The __this_cpu_read() function produces better code than does
per_cpu_ptr() on both ARM and x86. For example, gcc (Ubuntu/Linaro
4.7.3-12ubuntu1) 4.7.3 produces the following:
ARMv7 per_cpu_ptr():
force_quiescent_state:
mov r3, sp @,
bic r1, r3, #8128 @ tmp171,,
ldr r2, .L98 @ tmp169,
bic r1, r1, #63 @ tmp170, tmp171,
ldr r3, [r0, #220] @ __ptr, rsp_6(D)->rda
ldr r1, [r1, #20] @ D.35903_68->cpu, D.35903_68->cpu
mov r6, r0 @ rsp, rsp
ldr r2, [r2, r1, asl #2] @ tmp173, __per_cpu_offset
add r3, r3, r2 @ tmp175, __ptr, tmp173
ldr r5, [r3, #12] @ rnp_old, D.29162_13->mynode
ARMv7 __this_cpu_read():
force_quiescent_state:
ldr r3, [r0, #220] @ rsp_7(D)->rda, rsp_7(D)->rda
mov r6, r0 @ rsp, rsp
add r3, r3, #12 @ __ptr, rsp_7(D)->rda,
ldr r5, [r2, r3] @ rnp_old, *D.29176_13
Using gcc 4.8.2:
x86_64 per_cpu_ptr():
movl %gs:cpu_number,%edx # cpu_number, pscr_ret__
movslq %edx, %rdx # pscr_ret__, pscr_ret__
movq __per_cpu_offset(,%rdx,8), %rdx # __per_cpu_offset, tmp93
movq %rdi, %r13 # rsp, rsp
movq 1000(%rdi), %rax # rsp_9(D)->rda, __ptr
movq 24(%rdx,%rax), %r12 # _15->mynode, rnp_old
x86_64 __this_cpu_read():
movq %rdi, %r13 # rsp, rsp
movq 1000(%rdi), %rax # rsp_9(D)->rda, rsp_9(D)->rda
movq %gs:24(%rax),%r12 # _10->mynode, rnp_old
Because this change produces significant benefits for these two very
diverse architectures, this commit makes this change.
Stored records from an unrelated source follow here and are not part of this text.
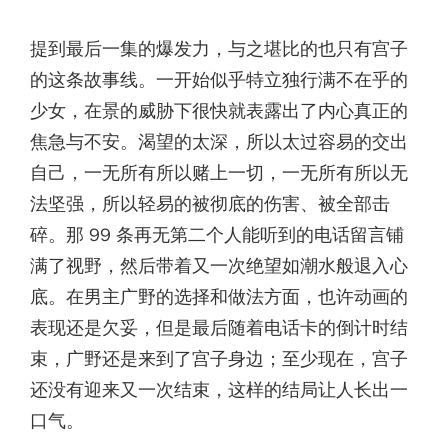
提到最后一集的爆发力，与之堪比的也只有宫子
的这条故事线。一开始似乎特立独行满不在乎的
少女，在景的威胁下很快就表露出了内心真正的
焦急与不安。渴望的太深，所以太过容易的交出
自己，一无所有所以赌上一切，一无所有所以无
法坚强，所以轻易的被彻底的伤害、被全部击
碎。那 99 条再无第二个人能听到的电话留言铺
满了视野，然后带着又一次绝望如潮水般退入心
底。在男主广野的选择和做法方面，也许动画的
表现还是欠妥，但是最后随着电话卡的倒计时结
束，广野还是来到了宫子身边；至少现在，宫子
还没有迎来又一次结束，这样的结局让人长出一
口气。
Signed-off-by: Shan Wei <davidshan@tencent.com>
Acked-by: Christoph Lameter <cl@linux.com>
Signed-off-by: Pranith Kumar <bobby.prani@gmail.com>
Signed-off-by: Paul E. McKenney <paulmck@linux.vnet.ibm.com>
Reviewed-by: Josh Triplett <josh@joshtriplett.org>
Reviewed-by: Lai Jiangshan <laijs@cn.fujitsu.com>
struct rcu_node *rnp_old = NULL;
/* Funnel through hierarchy to reduce memory contention. */
- rnp = per_cpu_ptr(rsp->rda, raw_smp_processor_id())->mynode;
+ rnp = __this_cpu_read(rsp->rda->mynode);
for (; rnp != NULL; rnp = rnp->parent) {
ret = (ACCESS_ONCE(rsp->gp_flags) & RCU_GP_FLAG_FQS) ||
!raw_spin_trylock(&rnp->fqslock);